Adding a cache to a repository layer is repetitive: check cache → miss → fetch DB → store in cache → return. Every method needs the same structure, the same serialisation boilerplate, and the same invalidation logic duplicated in every write. Bugs in one place silently diverge from another.

What KacheController does differently

KacheController inverts the relationship: instead of wrapping a cache client in your repository, you wrap your database lambda in a controller call. The read-through and write-through logic lives once, in the library.

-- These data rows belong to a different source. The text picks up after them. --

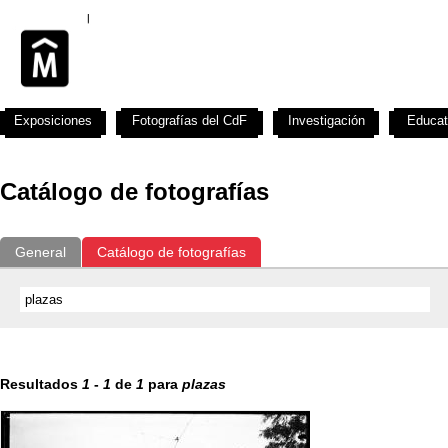
Exposiciones
Fotografías del CdF
Investigación
Educat
Catálogo de fotografías
General
Catálogo de fotografías
Resultados
1
-
1
de
1
para
plazas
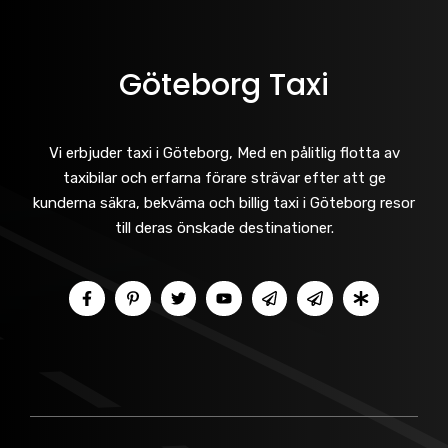
Göteborg Taxi
Vi erbjuder taxi i Göteborg, Med en pålitlig flotta av
taxibilar och erfarna förare strävar efter att ge
kunderna säkra, bekväma och billig taxi i Göteborg resor
till deras önskade destinationer.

// without KacheController
suspend fun getUser(id: String): User? {
    val cached = redis.hget("myApp:users", id)
    if (cached != null) return json.decodeFromString(cached)
    val user = db.find(id)
    if (user != null) redis.hset("myApp:users", id, json.encodeToString(user))
    return user
}

// with KacheController
suspend fun getUser(id: String): User? =
    controller.get(id, usersCollection, User.serializer()) { find(id) }

Cache backend separation

CacheClient is a thin interface. Swapping Redis for in-memory (in tests) or SQLite (in offline scenarios) requires changing one constructor argument, not the repository code.

Volatile query results

Filtered lists and aggregates are stored in a dedicated volatile hash and invalidated atomically on any write. There is no manual invalidation call to forget.

Comparison

Feature Manual caching KacheController
Read-through Hand-coded per method Built in
Write-through Hand-coded per method Built in
Volatile invalidation Manual, error-prone Automatic
Cache backend swap Invasive refactor Constructor argument
Serialisation Repeated boilerplate One serializer argument
Empty collection handling Often missed Built-in sentinel
Write-behind Non-trivial to implement safely setAsync / setAllAsync

How it works

Each controller method:

  1. Checks cacheEnabled() — if false, calls the database lambda directly.
  2. Reads from the cache backend using hget or hgetAll.
  3. On hit: deserialises and returns immediately.
  4. On miss: calls the database lambda, serialises the result, stores it with hset, then returns.
  5. For writes: stores the result, clears the volatile hash with DEL.

All serialisation uses kotlinx-serialization JSON. Cache keys are deterministic strings derived from the database schema — no configuration required.